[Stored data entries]
______________________________
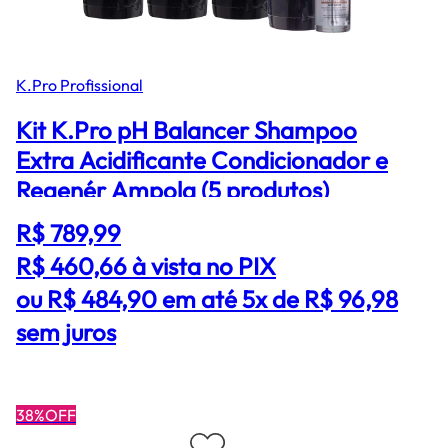
K.Pro Profissional
Kit K.Pro pH Balancer Shampoo
Extra Acidificante Condicionador e
Regenér Ampola (5 produtos)
R$ 789,99
R$ 460,66
à vista no PIX
ou R$ 484,90 em até 5x de R$ 96,98
sem juros
38%OFF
______________________________
Work request >> Write out only those lines that fall between the one containing "à vista no PIX" and the end of the entries, the first and last included, exactly as they read.

Worked solution >>
à vista no PIX
ou R$ 484,90 em até 5x de R$ 96,98
sem juros
38%OFF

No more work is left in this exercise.